Corona crisis bringing racism to light?
There have been repeated warnings about the potential impact of Covid-19 in African states on the grounds that HealthCare systems there are particularly ill-equipped to deal with the pandemic. Commentators refute this view and denounce racist attitudes in the discussion about the illness.
We'll talk after the pandemic!
A colonial perspective lies behind warnings that the real disaster is yet to come in Africa, Senegalese scholar Felwine Sarr, a social scientist at Senegal's L'Université Gaston Berger, comments angrily in Süddeutsche Zeitung:
“Always the old racist condescension that doesn't bother to look properly at the reality of the situation. ... The fact that most African countries took drastic measures at a very early stage while some European countries were asleep is irrelevant. The worst is being predicted. It's Africa we're talking about! It's inconceivable that this continent could get off lightly.
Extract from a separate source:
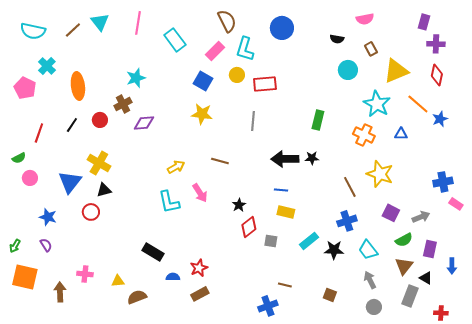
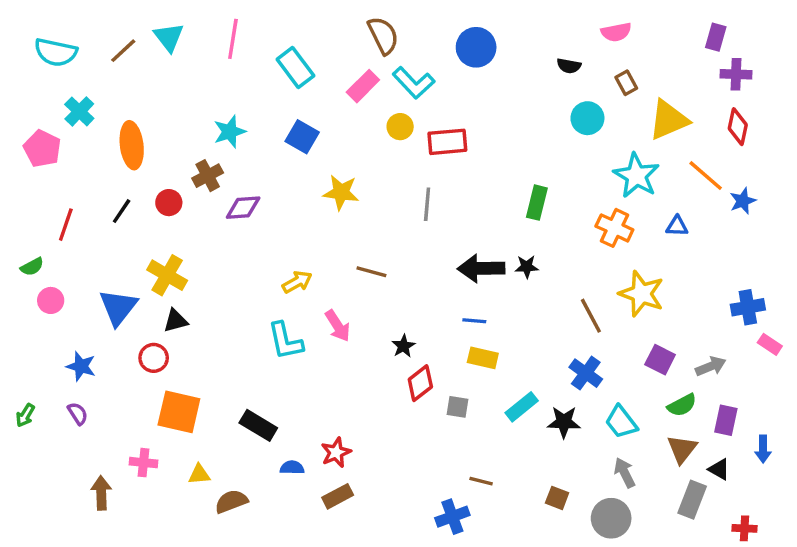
cyan L-shape: (245, 49) -> (414, 83), turned -60
blue square: (203, 81) -> (302, 137), moved
blue cross: (347, 221) -> (586, 373), turned -36
orange square: (25, 277) -> (179, 412), moved
gray circle: (374, 307) -> (611, 518), moved, size x1.5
We forget that Africa has a long experience with infectious diseases. And a greater capacity to cope with shocks. We'll talk after the crisis.”
Exposing the rot
Responses to the corona crisis show that racism is still widespread, The Guardian complains:
“Racial disparities have a history, and it is no surprise to see a colonial mindset at work in much of the coronavirus response. From some of the early failure to take advice seriously when it came from east Asian countries, to the debate in France about testing new vaccines on Africans (a time-honoured practice in which black lives are valued less). Covid-19 has a way of drawing out the rot in our systems and exposing them.”